The Effects Of Autophagy And Proteasomes On TGFβ Signalling And EMT
Abstract
Transforming growth factor-β (TGFβ) signalling regulates growth, proliferation, immunity, and development. Although TGFβ typically antagonizes tumour formation, tumour cells often acquire mutations within the TGFβ signalling pathway that activate epithelial-mesenchymal transition (EMT). During EMT, epithelial tumour cells lose epithelial-like properties and acquire mesenchymal-like characteristics, which allows tumour cells to detach from the primary tumour and establish metastatic colonies. In addition to EMT, TGFβ augments tumourigenesis by increasing the degradation of damaged macromolecules and organelles via autophagy. Autophagy contributes to radiotherapy and chemotherapy resistance by mitigating the damages inflicted on tumour cells. Currently, there is a growing interest in the relationship between TGFβ signalling and protein degradative pathways as inhibitors of both autophagy and proteasomes block TGFβ-dependent EMT. Therefore, understanding pro-tumourigenic TGFβ signalling and its relationship with degradative processes has become a topic of interest for identifying novel therapeutic targets.

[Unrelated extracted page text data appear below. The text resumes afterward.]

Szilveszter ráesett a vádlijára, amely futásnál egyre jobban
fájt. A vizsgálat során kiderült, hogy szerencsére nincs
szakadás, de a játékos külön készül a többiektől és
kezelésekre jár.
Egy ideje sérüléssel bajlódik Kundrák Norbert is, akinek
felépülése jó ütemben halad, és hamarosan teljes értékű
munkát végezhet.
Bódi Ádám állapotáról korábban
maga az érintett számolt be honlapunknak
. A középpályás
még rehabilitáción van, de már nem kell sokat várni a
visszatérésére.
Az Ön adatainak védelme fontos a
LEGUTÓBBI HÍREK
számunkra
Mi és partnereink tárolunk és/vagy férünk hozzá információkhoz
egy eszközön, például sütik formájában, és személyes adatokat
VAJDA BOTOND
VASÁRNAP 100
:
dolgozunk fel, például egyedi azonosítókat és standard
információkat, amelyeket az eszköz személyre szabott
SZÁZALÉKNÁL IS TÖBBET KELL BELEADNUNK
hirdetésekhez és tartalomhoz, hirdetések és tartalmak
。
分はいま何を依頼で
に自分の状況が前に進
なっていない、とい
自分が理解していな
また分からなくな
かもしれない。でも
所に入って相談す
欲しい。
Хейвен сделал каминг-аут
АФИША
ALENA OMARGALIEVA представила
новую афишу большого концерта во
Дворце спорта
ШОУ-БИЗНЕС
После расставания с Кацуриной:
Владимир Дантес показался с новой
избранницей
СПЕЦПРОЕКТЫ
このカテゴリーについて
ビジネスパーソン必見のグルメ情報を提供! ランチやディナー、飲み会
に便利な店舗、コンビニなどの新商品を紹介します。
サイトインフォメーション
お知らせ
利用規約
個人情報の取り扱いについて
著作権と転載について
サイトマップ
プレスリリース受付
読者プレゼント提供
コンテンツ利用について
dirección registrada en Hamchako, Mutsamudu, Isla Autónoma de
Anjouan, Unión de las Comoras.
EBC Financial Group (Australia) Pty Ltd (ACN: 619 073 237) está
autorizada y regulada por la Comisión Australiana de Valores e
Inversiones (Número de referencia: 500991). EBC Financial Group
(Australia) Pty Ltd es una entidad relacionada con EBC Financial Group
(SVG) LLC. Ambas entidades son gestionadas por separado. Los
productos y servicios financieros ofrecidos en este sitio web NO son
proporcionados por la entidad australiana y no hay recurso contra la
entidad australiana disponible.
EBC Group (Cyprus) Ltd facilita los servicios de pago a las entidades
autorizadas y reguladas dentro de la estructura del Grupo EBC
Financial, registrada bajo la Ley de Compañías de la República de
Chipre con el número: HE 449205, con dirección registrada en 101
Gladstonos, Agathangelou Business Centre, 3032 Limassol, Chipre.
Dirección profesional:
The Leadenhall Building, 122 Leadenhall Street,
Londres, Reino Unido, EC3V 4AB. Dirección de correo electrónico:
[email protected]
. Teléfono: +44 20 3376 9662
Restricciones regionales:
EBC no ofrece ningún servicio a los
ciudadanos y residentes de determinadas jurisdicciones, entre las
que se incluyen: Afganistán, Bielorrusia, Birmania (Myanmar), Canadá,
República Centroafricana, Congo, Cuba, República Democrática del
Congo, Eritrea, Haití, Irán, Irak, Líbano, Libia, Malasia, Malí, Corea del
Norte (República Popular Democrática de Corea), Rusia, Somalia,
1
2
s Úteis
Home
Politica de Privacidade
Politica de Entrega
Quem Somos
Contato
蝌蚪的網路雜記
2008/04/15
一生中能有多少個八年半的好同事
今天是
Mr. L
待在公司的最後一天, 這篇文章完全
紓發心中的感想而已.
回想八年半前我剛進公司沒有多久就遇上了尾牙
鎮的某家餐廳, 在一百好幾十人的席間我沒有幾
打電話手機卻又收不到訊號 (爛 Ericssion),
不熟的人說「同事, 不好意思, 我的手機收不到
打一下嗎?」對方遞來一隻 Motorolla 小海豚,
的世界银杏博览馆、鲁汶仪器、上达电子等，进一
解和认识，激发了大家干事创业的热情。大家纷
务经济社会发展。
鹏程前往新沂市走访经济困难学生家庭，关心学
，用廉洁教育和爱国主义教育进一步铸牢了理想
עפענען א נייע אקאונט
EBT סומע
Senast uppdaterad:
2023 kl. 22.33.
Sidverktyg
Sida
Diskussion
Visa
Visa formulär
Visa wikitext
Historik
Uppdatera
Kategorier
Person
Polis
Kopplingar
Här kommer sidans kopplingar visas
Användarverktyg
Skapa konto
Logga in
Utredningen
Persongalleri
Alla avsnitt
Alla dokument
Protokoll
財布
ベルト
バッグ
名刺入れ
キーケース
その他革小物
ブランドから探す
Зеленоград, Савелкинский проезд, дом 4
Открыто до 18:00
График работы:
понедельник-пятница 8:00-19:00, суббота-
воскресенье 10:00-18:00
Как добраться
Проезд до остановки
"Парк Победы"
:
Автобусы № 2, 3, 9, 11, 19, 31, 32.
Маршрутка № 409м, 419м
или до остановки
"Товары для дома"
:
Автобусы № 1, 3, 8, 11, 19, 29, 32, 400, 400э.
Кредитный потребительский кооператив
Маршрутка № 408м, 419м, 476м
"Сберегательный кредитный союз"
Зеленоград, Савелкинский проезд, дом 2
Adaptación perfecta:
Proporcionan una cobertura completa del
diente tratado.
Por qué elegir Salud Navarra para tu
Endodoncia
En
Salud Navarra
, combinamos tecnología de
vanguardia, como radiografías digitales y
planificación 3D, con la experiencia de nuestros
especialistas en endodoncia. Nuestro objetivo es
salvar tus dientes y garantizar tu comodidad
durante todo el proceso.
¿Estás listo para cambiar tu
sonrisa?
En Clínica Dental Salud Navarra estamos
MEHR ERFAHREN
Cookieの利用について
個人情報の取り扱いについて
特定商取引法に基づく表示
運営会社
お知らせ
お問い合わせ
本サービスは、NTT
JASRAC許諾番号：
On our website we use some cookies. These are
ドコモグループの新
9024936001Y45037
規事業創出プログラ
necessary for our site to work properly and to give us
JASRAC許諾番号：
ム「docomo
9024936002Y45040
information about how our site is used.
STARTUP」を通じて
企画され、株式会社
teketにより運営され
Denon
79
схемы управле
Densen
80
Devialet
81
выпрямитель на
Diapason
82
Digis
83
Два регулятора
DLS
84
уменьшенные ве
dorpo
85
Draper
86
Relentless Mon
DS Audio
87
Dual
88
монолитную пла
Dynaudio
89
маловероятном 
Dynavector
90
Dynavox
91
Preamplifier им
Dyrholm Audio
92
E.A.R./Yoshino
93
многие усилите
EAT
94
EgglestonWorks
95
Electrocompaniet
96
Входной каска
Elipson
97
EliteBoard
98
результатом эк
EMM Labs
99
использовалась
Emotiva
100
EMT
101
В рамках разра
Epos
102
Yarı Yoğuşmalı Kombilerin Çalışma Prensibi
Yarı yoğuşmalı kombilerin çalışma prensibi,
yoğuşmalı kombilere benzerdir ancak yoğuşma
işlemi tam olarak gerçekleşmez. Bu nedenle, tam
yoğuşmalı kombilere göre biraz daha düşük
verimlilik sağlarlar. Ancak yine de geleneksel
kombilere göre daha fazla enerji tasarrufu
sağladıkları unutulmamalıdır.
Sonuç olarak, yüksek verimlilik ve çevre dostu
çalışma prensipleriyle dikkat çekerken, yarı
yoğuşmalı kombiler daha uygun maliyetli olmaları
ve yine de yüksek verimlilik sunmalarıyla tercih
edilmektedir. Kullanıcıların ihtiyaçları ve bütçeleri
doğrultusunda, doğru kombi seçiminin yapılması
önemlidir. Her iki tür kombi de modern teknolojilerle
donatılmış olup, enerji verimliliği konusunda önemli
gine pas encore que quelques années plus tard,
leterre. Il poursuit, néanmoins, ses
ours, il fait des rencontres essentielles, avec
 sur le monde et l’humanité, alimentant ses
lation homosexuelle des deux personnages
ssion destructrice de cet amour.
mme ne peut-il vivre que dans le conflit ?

Since the mechanism of TGFβ-dependent autophagy activation was unknown, this work utilized immunoblotting and fluorescence microscopy of non-small cell lung cancer (NSCLC) cells that stably expressed a green fluorescent protein and red fluorescent protein conjugated to microtubule-associated protein light chain 3 (LC3) and LC3 with a glycine deletion, respectively, to elucidate TGFβ signalling branches that activate autophagy. Indeed, both Smad-dependent and -independent TGFβ signalling, activate autophagy by increasing the proportion of active uncoordinated 51-like autophagy activating kinase 1. This work also demonstrated that impeding autophagy using small interfering RNA targeting autophagy-related genes as well as pharmacological inhibitors including chloroquine, spautin-1, and ULK-101 blocked TGFβ receptor endocytosis, Smad phosphorylation, Smad nuclear translocation, EMT, and cell migration. Likewise, proteasome inhibitors, such as MG132 and lactacystin, promoted lysosomal-targeting of TGFβRII and dampened TGFβ-induced R-Smad phosphorylation, R-Smad nuclear translocation, and EMT. Since protein 62/sequestosome 1 (p62/SQSTM1) delivers cargo to both degradative pathways, its expression was silenced using small interfering RNA. Silencing p62/SQSTM1 disrupted TGFβ signalling and promoted EMT; however, there were no changes to autophagy.
In conclusion, this work discovered that altering autophagy or proteasome activity attenuated TGFβ signalling and blocked the pro-tumourigenic properties of TGFβ in NSCLC.